2.通常受診とオンライン受診での時間の分離
院内での診療とオンライン診療を同時間帯に行うと院内業務に混乱が生じる可能性があります。また患者側ではオンラインで診療開始まで待機する必要があるので、診療開始時間がずれ込んだり、遅れが生じると受診キャンセルや満足度の低下が懸念されます。これは特に、普段順番での受付をしている科目で顕著に生じます。そういう理由からオンライン診療は順番でなく、時間予約の方が親和性が圧倒的に高くなります。
そこで、最初は来院での受診とオンライン受診の時間帯を分けることをお勧めします。例えば、9時から12時半の診療時間の場合、9時から11時半までを来院での受付で、11時半から12時半までをオンラインでの受付という形にします。
ただ、それだとこれまでの時間に慣れた患者さんの飛び入りでの来院が予測されるので、オンライン診療の予約に関してある程度余裕を持って枠の確保を行い、余った枠内で通常来院患者の診療を行います。

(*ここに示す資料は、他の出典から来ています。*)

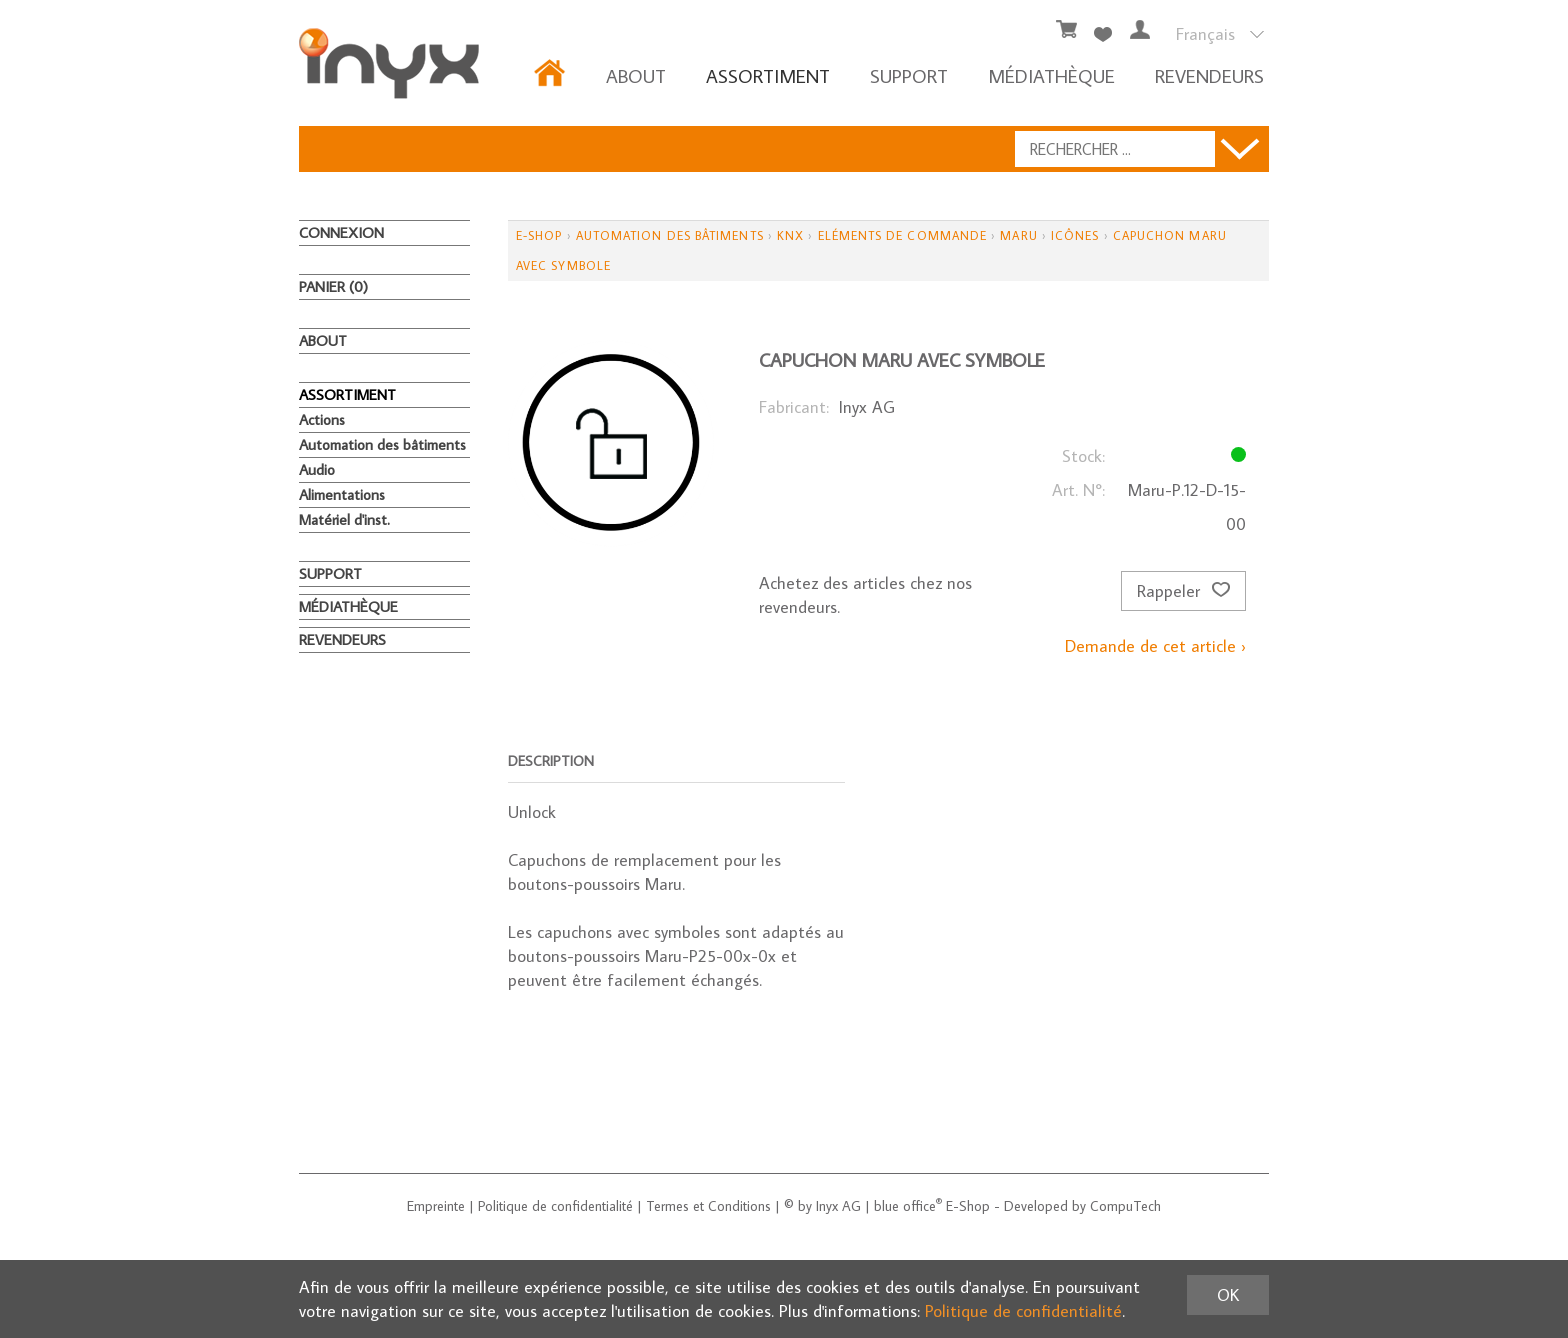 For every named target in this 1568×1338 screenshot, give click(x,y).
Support (909, 75)
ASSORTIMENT (768, 75)
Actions (322, 419)
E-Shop (539, 235)
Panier (333, 286)
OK (1228, 1295)
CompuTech (1125, 1206)
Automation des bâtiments (382, 444)
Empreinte (436, 1206)
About (636, 75)
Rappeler (1183, 591)
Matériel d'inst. (344, 519)
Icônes (1075, 235)
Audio (317, 469)
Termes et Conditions (708, 1206)
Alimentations (342, 494)
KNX (790, 235)
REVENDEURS (1209, 75)
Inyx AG (838, 1206)
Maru (1018, 235)
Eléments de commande (903, 235)
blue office (908, 1206)
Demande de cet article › (1155, 646)
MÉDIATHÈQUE (1051, 75)
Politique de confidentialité (555, 1206)
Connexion (341, 232) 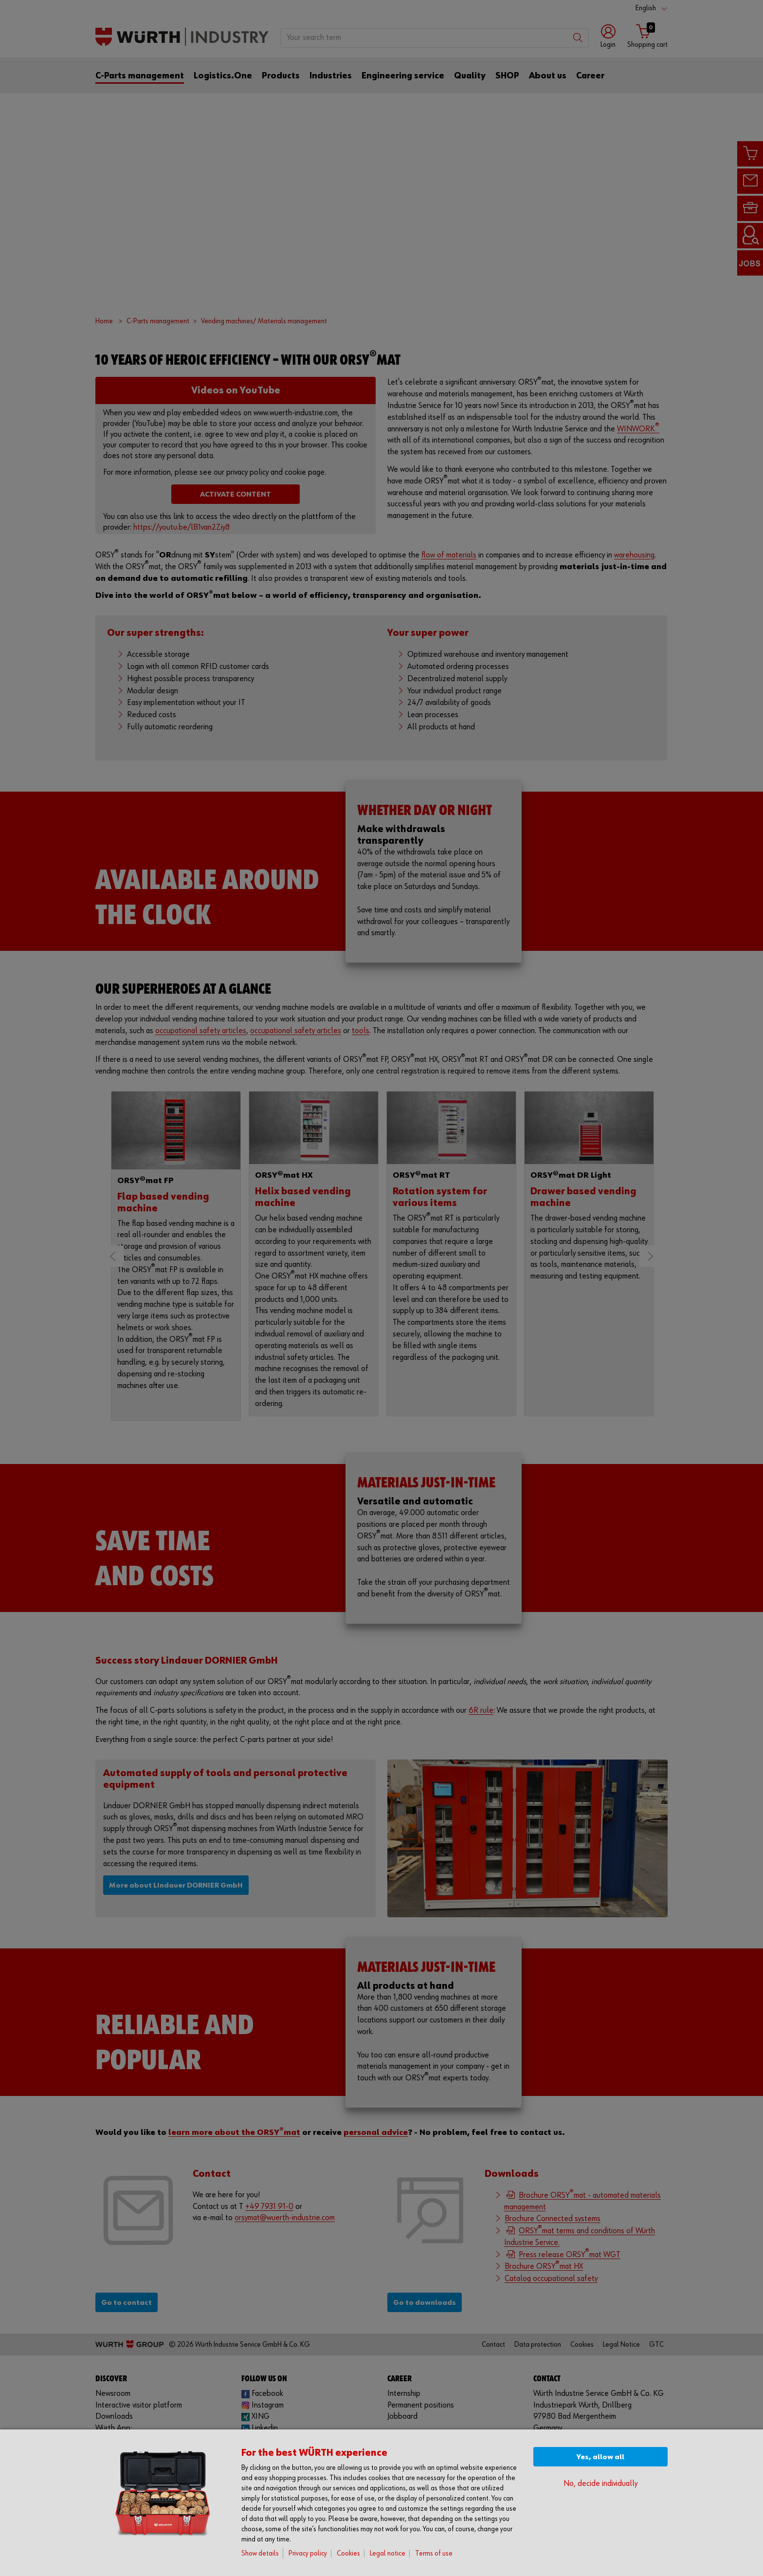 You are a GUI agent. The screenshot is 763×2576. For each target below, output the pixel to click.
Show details (260, 2553)
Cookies (348, 2553)
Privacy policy (308, 2553)
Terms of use (434, 2553)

例えば、本来患者一人に予測される診療時間が5分であれば、1時間のオンライン診療の枠を半分の6人分取り、その残りの時間で来院患者の対応を行います。なお、特にオンラインでの受診が初めての場合の患者に対してはオンライン患者を優先することで満足度の向上になりリピート利用に繋がります。
また、他の方法としては現在の診療時間以外にオンライン診療時間を作ることです。例えば平日の夜、また土曜日の昼などにオンライン専用の受診可能期間を設けると会社員や遠方の方、都合によりこれまで来院しにくかった方、来院は抵抗があるけど、薬の処方をメインに希望している患者へ広く診療機会を提供することが可能になります。
ここまでのまとめ
コロナ禍における今、各医療機関で取りうる受診促進の手段として、以下の3つをご紹介しました。
① 既存患者へのリアルでの受診案内、関係性の構築
② 完全時間予約等への院内オペレーションの変更
③ オンライン診療を使った受診機会の提供
もちろん、これらを組み合わせるとより効果を発揮すると思います。
いずれの策においても今大事にするべきはまさに今医療機関に通って来て くれる目の前の患者さんの満足度を上げることです。そうすることによりコロナ収束後も自院へのロイヤリティが高い患者さんの来院が期待できます。
大きな流れは変えることは出来ませんが、各クリニック単位では出来ることは間違いなくあります。ご参考になれば幸いです。